Wednesday, December 1, 2010

World AIDS Day 2010 Universal Access and Human Rights

BY Keoi Magill, ACHS Graduate Certificate in Aromatherapy

World AIDS Day is December 1 and this year’s theme is Universal Access and Human Rights. More than 25 million people have died from AIDS since its first discovery in 1981 and by the end of 2006, women accounted for 48% of all living adults with HIV. There are currently 2.1 million children that are living their lives with HIV.

HIV is not just a disease of the past and should not be forgotten. Each and every day there are approximately 6,000 young people worldwide between the ages of 15-24 being diagnosed with HIV. Sadly, for these people, every day is AIDS Day.

First and foremost, a holistic approach to AIDS education is needed to remove the stigma of shame that surrounds those who have contracted HIV. The body’s immune system becomes compromised from the disease. Then other diseases step in and ravage the body. Stress and worry can escalate the entire process.

Taking a holistic approach may improve quality of life. Providing access to holistic medical care, that includes diet education, relaxation and training in meditation techniques may also help to slow the advances of AIDS and support reduced stress and anxiety.

Universal access to education and support by respecting all human rights is holistic in its inception and principal.
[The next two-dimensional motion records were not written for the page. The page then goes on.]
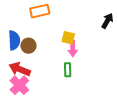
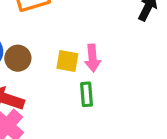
yellow square: (68, 38) -> (67, 61), moved

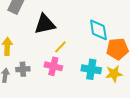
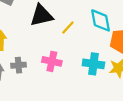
yellow line: (60, 47) -> (68, 28), moved

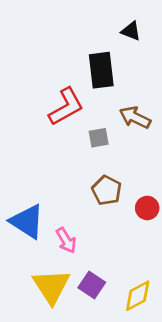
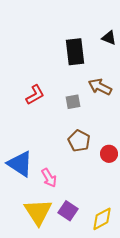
black triangle: (131, 31) -> (109, 38), moved
red L-shape: (66, 107) -> (35, 95), moved, size x0.7

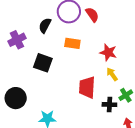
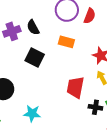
red semicircle: (92, 15) -> (90, 16), turned 49
black semicircle: (45, 25) -> (33, 27), moved, turned -63

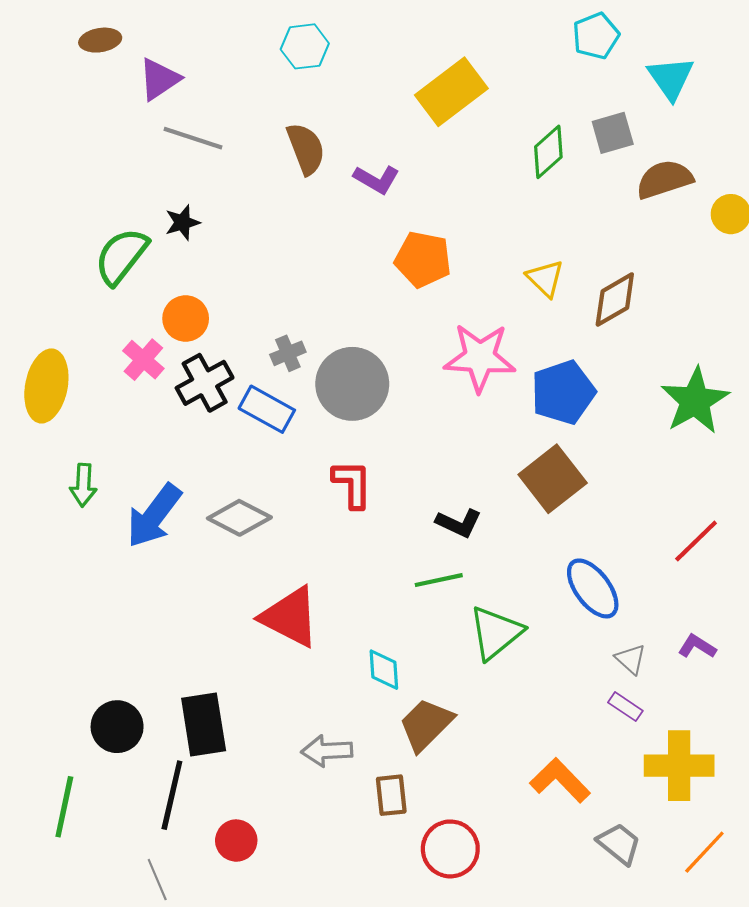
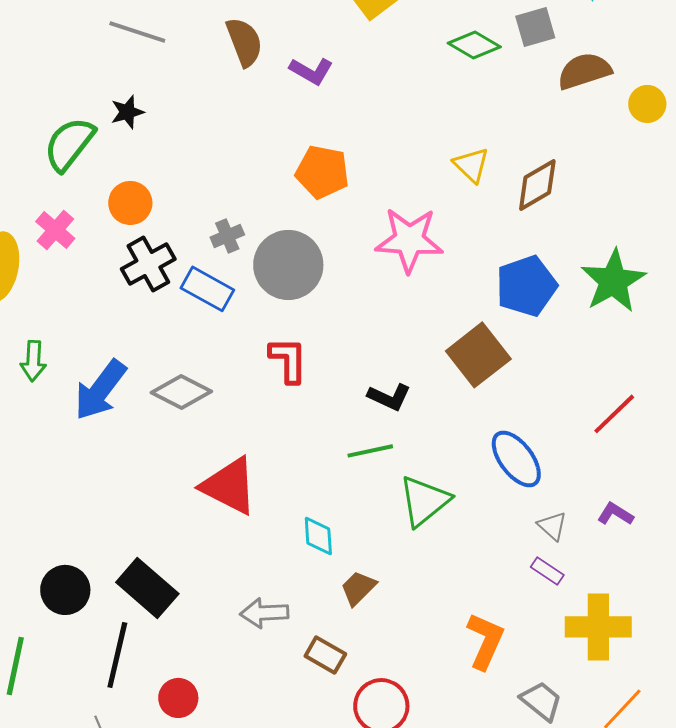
green diamond: (548, 152) -> (474, 45), turned 72
orange pentagon: (423, 259) -> (322, 172), moved
pink cross: (143, 360) -> (55, 230), moved
blue pentagon: (563, 392) -> (526, 286), moved
black rectangle: (204, 725) -> (147, 588), turned -40
brown trapezoid: (426, 725) -> (358, 588), size x0.7
orange L-shape: (560, 780) -> (485, 641), turned 68
brown rectangle: (391, 795) -> (325, 655), turned -54

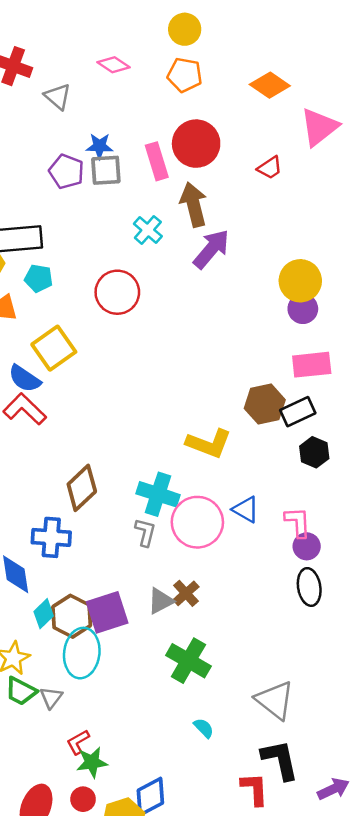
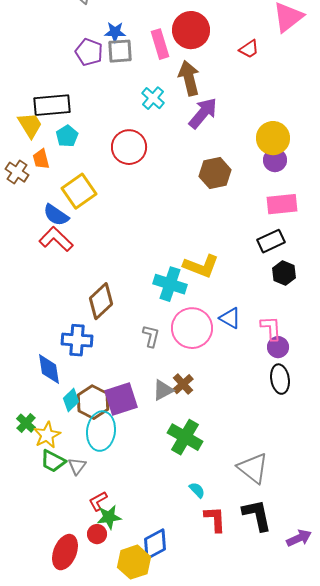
cyan pentagon: (39, 278) -> (67, 136), turned 30
brown hexagon: (265, 404) -> (215, 173), moved
cyan cross: (158, 494) -> (170, 284), moved
red L-shape: (255, 789) -> (215, 519), moved
red circle: (83, 799) -> (97, 534), moved

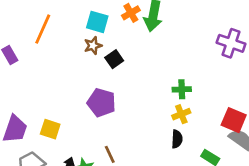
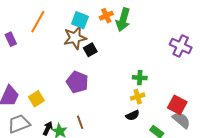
brown star: (93, 46) -> (75, 38), size x1.6
yellow square: (50, 129) -> (36, 99), turned 35
black semicircle: (177, 139) -> (133, 115), turned 56

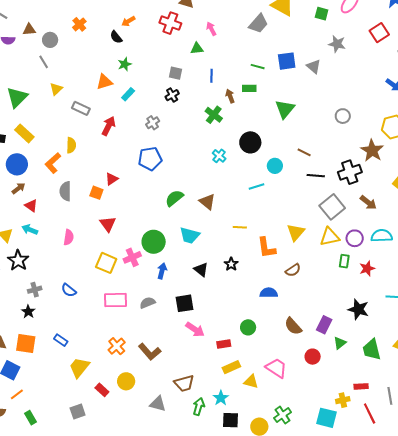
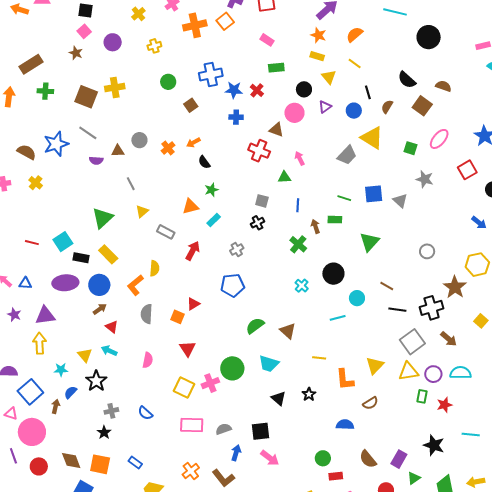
orange arrow: (128, 21) -> (193, 143), moved
gray circle: (50, 40) -> (139, 140), moved
blue arrow: (162, 271) -> (236, 453), moved
red rectangle: (224, 344) -> (336, 476), moved

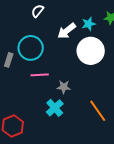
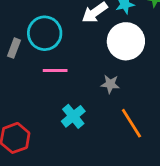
gray star: (64, 87) -> (110, 84), moved

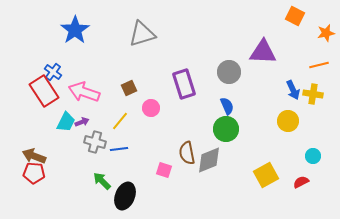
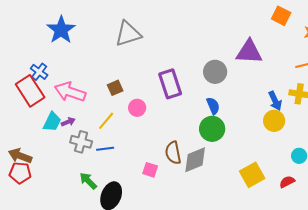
blue arrow: (293, 90) -> (275, 101), moved

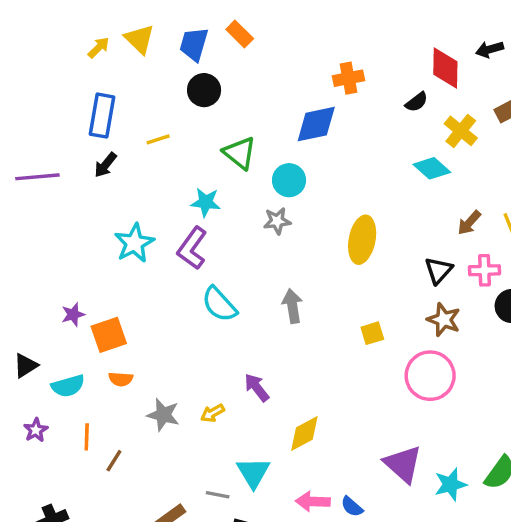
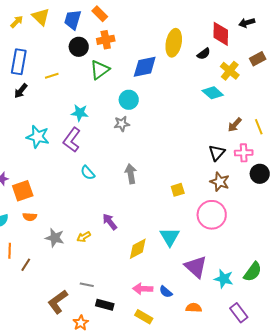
orange cross: (349, 78) -> (106, 40), moved
green triangle: (240, 153) -> (100, 70), moved, turned 45
yellow ellipse: (362, 240) -> (174, 43), moved
cyan star: (134, 243) -> (38, 137), turned -30
cyan semicircle: (219, 304) -> (88, 173), size x0.7
cyan triangle: (253, 473) -> (170, 237), moved
cyan star: (451, 484) -> (224, 279), turned 30

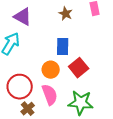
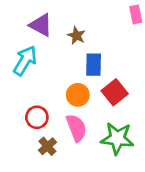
brown star: (66, 14) -> (76, 36), moved
red circle: (20, 87) -> (37, 117), size x0.7

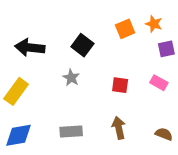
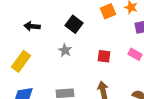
black arrow: (30, 48) -> (32, 26), size x0.7

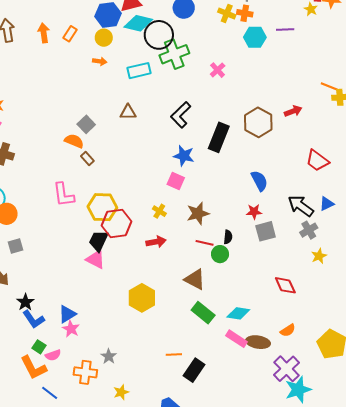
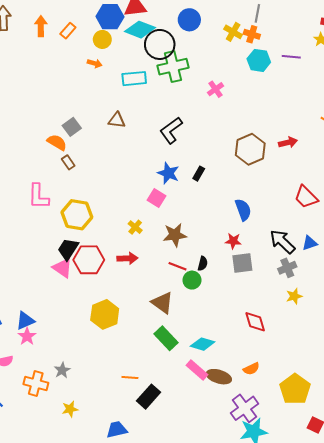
black rectangle: (219, 137) -> (199, 174), moved, size x0.5
red hexagon: (117, 223) -> (89, 260), moved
For those of us, who are working and interested in the holistic approach to our lives now is the time to educate ourselves, our clients, friends and family to the truths regarding AIDS. There is no known cure for AIDS and the number of new cases continues to rise.

Take the opportunity to educate yourself about AIDS Day and help support the year-round fight to stop the spread of HIV. There are many resources available on the web. To get started, you may want to check out the World AIDS Day website ( and the National Center for Complementary and Alternative Medicine website ( for more information about current research into using CAM protocols with AIDS.

Ironson G, Hayward H. (2008). Do positive psychosocial factors predict disease progression in HIV-1? A review of the evidence. Psychosom Med, 70(5):546-54.